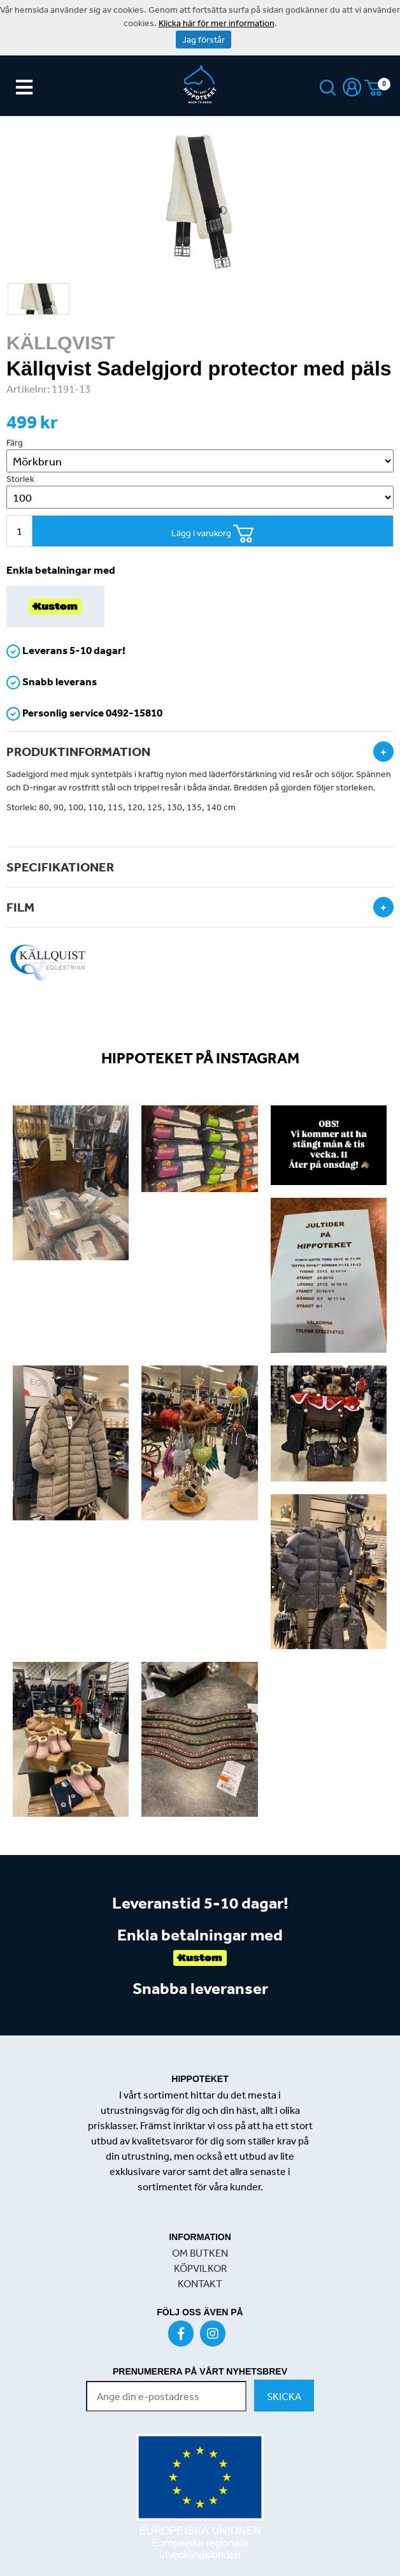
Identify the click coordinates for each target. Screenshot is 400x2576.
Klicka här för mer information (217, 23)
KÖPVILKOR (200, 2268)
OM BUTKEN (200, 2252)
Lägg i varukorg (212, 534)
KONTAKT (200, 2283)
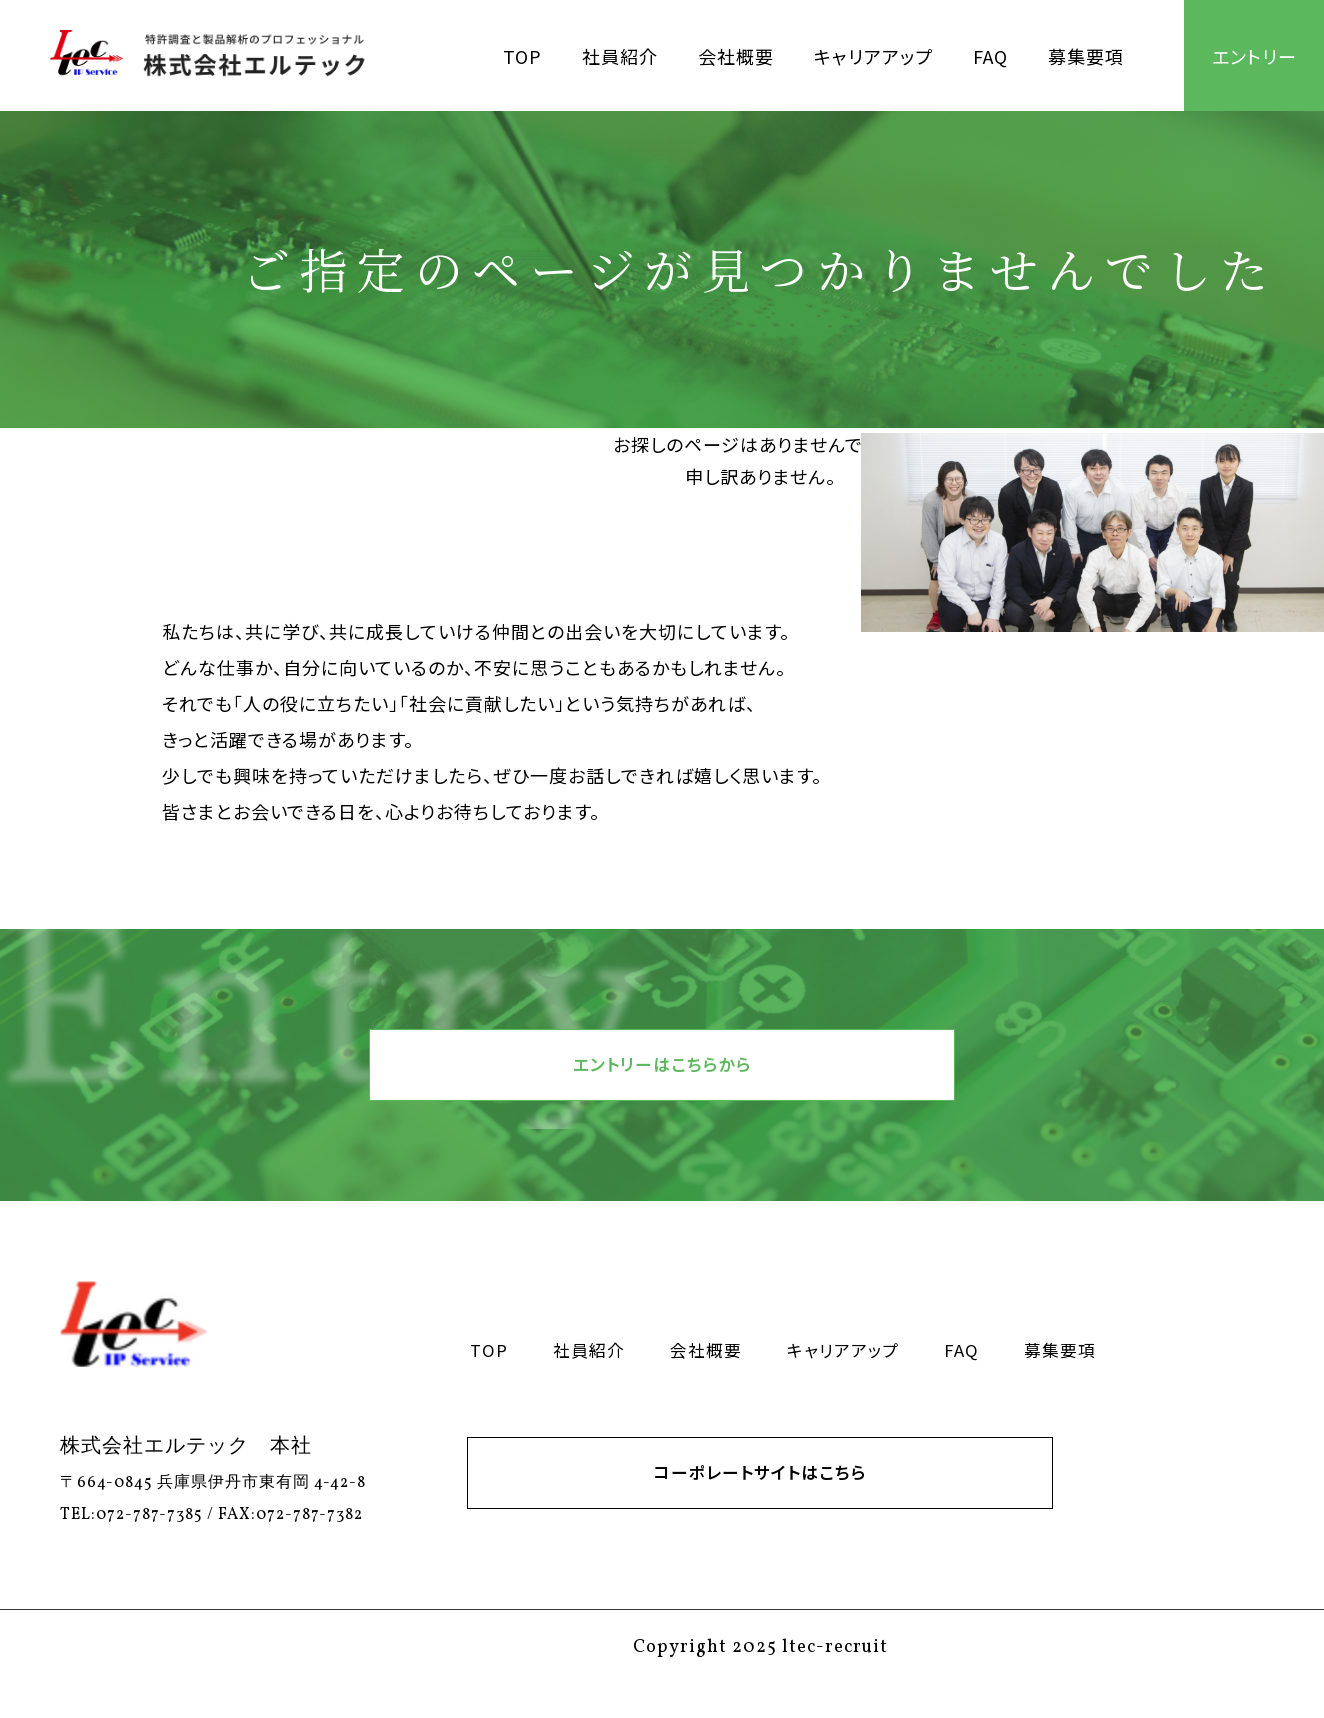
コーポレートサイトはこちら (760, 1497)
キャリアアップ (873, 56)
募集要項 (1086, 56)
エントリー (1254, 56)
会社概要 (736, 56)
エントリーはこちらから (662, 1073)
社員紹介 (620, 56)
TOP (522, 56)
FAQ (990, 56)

--------------------

◆ **Task goal**
From the first record to the last, restate everything exactly but omit the pictures.

◆ **Your response**
Identify the click coordinates for each target. Screenshot is 400x2576.
Klicka här för mer information (217, 23)
KÖPVILKOR (200, 2268)
OM BUTKEN (200, 2252)
Lägg i varukorg (212, 534)
KONTAKT (200, 2283)
コーポレートサイトはこちら (760, 1497)
キャリアアップ (873, 56)
募集要項 (1086, 56)
エントリー (1254, 56)
会社概要 (736, 56)
エントリーはこちらから (662, 1073)
社員紹介 (620, 56)
TOP (522, 56)
FAQ (990, 56)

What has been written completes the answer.